ASKAP observations of multiple rapid scintillators reveal a degrees-long plasma filament

TL;DR

This study used ASKAP to discover multiple rapid radio scintillators, revealing a large plasma filament and providing new insights into the scattering medium causing intra-hour variability.

Contribution

First detection of multiple scintillators behind the same plasma screen, revealing a large-scale filament and proposing a new model involving a cold tidal stream.

Findings

Discovered six rapid scintillators with extreme intra-hour variability.

Identified a large plasma filament approximately 2 degrees long and 4 parsecs away.

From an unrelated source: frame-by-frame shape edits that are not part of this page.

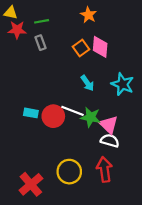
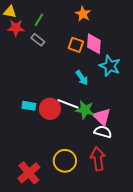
green line: (42, 21) -> (39, 20), turned -48
gray rectangle: (40, 43) -> (38, 40), turned -32
orange square: (81, 48) -> (76, 45), turned -35
cyan star: (123, 84) -> (110, 66), moved

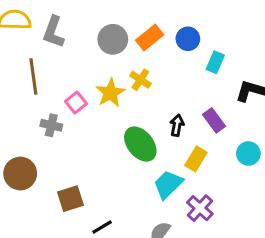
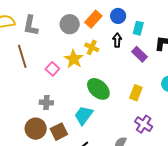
purple rectangle: (214, 120) -> (140, 54), moved
gray cross: (51, 125) -> (46, 103), moved
black arrow: (177, 125) -> (117, 40), moved
brown circle: (20, 174) -> (36, 129), moved
cyan trapezoid: (168, 184) -> (84, 115), moved

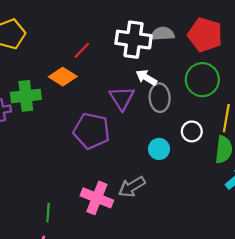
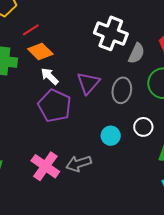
gray semicircle: (163, 34) -> (136, 53), moved, turned 105
red line: (82, 50) -> (31, 30), moved
white arrow: (146, 78) -> (50, 76), moved

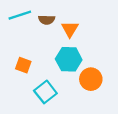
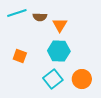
orange circle: (91, 79) -> (82, 79), moved
cyan square: (45, 92) -> (53, 79), moved

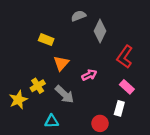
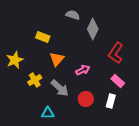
gray semicircle: (78, 16) -> (73, 15), turned 40
yellow star: (18, 100) -> (15, 60), moved
red circle: (100, 123) -> (86, 99), moved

Estimated the plasma filament's physical properties and proposed a new scattering model.

Abstract

We present the results from an Australian Square Kilometre Array Pathfinder search for radio variables on timescales of hours. We conducted an untargeted search over a 30 deg$^2$ field, with multiple 10-hour observations separated by days to months, at a central frequency of 945 MHz. We discovered six rapid scintillators from 15-minute model-subtracted images with sensitivity of $\sim 200\,\mu$Jy/beam; two of them are extreme intra-hour variables with modulation indices up to $\sim 40\%$ and timescales as short as tens of minutes. Five of the variables are in a linear arrangement on the sky with angular width $\sim 1$ arcmin and length $\sim 2$ degrees, revealing the existence of a huge plasma filament in front of them. We derived kinematic models of this plasma from the annual modulation of the scintillation rate of our sources, and we estimated its likely physical properties: a distance of $\sim 4$ pc and length of $\sim 0.1$ pc. The characteristics we observe for the scattering screen are incompatible with published suggestions for the origin of intra-hour variability leading us to propose a new picture in which the underlying phenomenon is a cold tidal stream. This is the first time that multiple scintillators have been detected behind the same plasma screen, giving direct insight into the geometry of the scattering medium responsible for enhanced scintillation.